Discrete and continuous structures represent the natural characteristics of a variable. These characteristics have a direct bearing on the level of measurement that can be applied. We now examine each level in greater detail.
Nominal
Measuring gender as female or male represents the most basic, simplest, or lowest level of measurement, which is called nominal. This level involves classifying observations into mutually exclusive categories. Nominal means “name”; therefore, at this level of measurement, numbers are used, in essence, to name attributes of a variable. This level merely names or labels attributes, and these attributes are not ordered in any particular way.

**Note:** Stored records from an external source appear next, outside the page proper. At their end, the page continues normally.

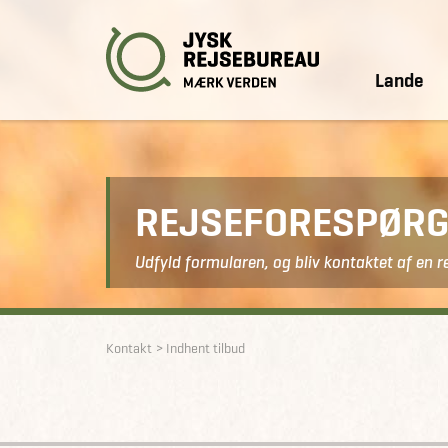
Lande
REJSEFORESPØRG
Udfyld formularen, og bliv kontaktet af en r
Kontakt
Indhent tilbud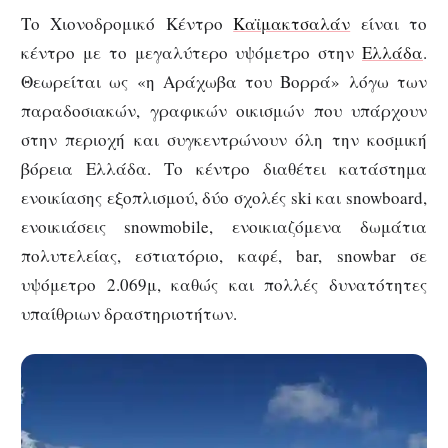
Το Χιονοδρομικό Κέντρο
Καϊμακτσαλάν
είναι το
κέντρο με το μεγαλύτερο υψόμετρο στην
Ελλάδα
.
Θεωρείται ως «η Αράχωβα του Βορρά» λόγω των
παραδοσιακών, γραφικών οικισμών που υπάρχουν
στην περιοχή και συγκεντρώνουν όλη την κοσμική
βόρεια Ελλάδα. Το κέντρο διαθέτει κατάστημα
ενοικίασης εξοπλισμού, δύο σχολές ski και snowboard,
ενοικιάσεις snowmobile, ενοικιαζόμενα δωμάτια
πολυτελείας, εστιατόριο, καφέ, bar, snowbar σε
υψόμετρο 2.069μ, καθώς και πολλές δυνατότητες
υπαίθριων δραστηριοτήτων.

Variables at the nominal level are discrete. For example, we may classify individuals according to their political or religious affiliation, gender, or ethnicity. In each of these examples, membership in one category excludes membership in another, but there is no order to the categories. One category is not higher or lower than another. Box 16-1 provides examples of mutually exclusive categories.

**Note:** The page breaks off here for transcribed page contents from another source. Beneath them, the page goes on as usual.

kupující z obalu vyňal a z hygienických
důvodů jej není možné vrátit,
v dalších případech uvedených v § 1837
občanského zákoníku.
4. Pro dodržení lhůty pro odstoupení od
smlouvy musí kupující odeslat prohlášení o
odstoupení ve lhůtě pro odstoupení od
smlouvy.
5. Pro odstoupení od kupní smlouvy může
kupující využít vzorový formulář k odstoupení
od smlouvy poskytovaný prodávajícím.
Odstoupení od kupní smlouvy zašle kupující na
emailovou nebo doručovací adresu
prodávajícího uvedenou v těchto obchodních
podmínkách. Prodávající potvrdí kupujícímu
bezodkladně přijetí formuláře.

For data analysis, the researcher assigns a numerical value to each nominal category. For example, “male” may be assigned a value of 1, whereas “female” may be assigned a value of 2. The assignment of numbers is purely arbitrary, and no mathematical functions or assumptions of magnitude or ranking are implied or can be performed. Many survey analyses, conducted by telephone, mail, or face-to-face, use nominal level questions. The intent of these surveys is to describe the distribution of responses along these discrete categories. This level of measurement therefore is also referred to as “categorical” because the assignment of a nominal number denotes category membership.
Ordinal
The next level of measurement is ordinal. This level involves the ranking of phenomena. Ordinal means “order” and thus can be remembered as the numerical value that assigns an order to a set of observations. Variables that are discrete and conceptualized as having an inherent order at the theoretical level can be operationalized in a rank-order format. Variables operationalized at the ordinal level have the same properties as nominal categories in that each category is mutually exclusive of the other. In addition, ordinal measures have a fixed order so that the researcher can rank one category higher or lower than another.

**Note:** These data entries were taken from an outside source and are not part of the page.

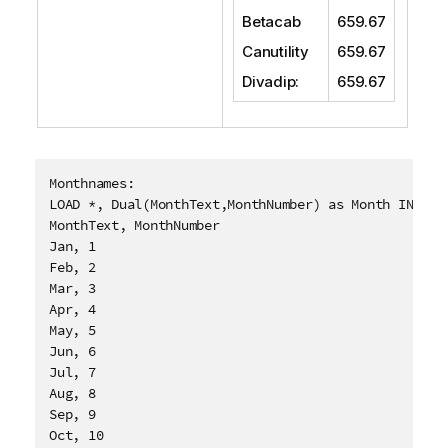
Betacab
659.67
Canutility
659.67
Divadip
:
659.67
Monthnames:

LOAD *, Dual(MonthText,MonthNumber) as Month INLINE 
MonthText, MonthNumber

Jan, 1

Feb, 2

Mar, 3

Apr, 4

May, 5

Jun, 6

Jul, 7

Aug, 8

Sep, 9

Oct, 10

The assignment of a numerical value is symbolic and arbitrary, as in the case of nominal variables, because the distance or spacing between each category is not numerically equivalent. However, the numbers imply magnitude; that is, one is greater than the other. Because there are no equal intervals between ordinal numbers, mathematical functions such as adding, subtracting, dividing, and multiplying cannot be performed. The researcher can merely state that one category is higher or lower, stronger or weaker, or greater or lesser.
Many scales useful to health and human service researchers are composed of variables measured at the ordinal level. For example, the concept of self-rated health is ranked from 1 = very poor to 5 = excellent. Although the numbers imply a state of being in which 5 is greater than 1, it is not possible to say how much greater the distance is between responses. Also, the difference in magnitude between 5 (excellent) to 4 (very good) may be perceived differently from person to person. Thus, you must be careful not to make any assumptions about the degree of difference between numerical values.
We want to raise a caution here to remind you that ordinal data must denote mutually exclusive phenomena. A common mistake is the inclusion of the extreme points of an interval in more than one category. For example, let’s say a questionnaire asks us about our age using categories as 1–10, 10–20, 20–30, and so on. What category do you check if you are 10, 20, or 30 years old? These numbers incorrectly appear in two categories. The investigator should have specified mutually exclusive intervals, such as 1–10, 11–20, 21–30, and so on.
Interval
The next level of measurement shares the characteristics of ordinal and nominal measures but also has the characteristic of equal spacing between categories. This level of measurement indicates how much categories differ. Interval measures are continuous variables in which the 0 point is arbitrary. Although interval measures are a higher order than ordinal and nominal measures, the absence of a true 0 point does not allow statements to be made concerning ratios. However, the equidistance between points allows the researcher to say that the difference between scores of 50 and 70 is equivalent to the difference between scores of 20 and 40.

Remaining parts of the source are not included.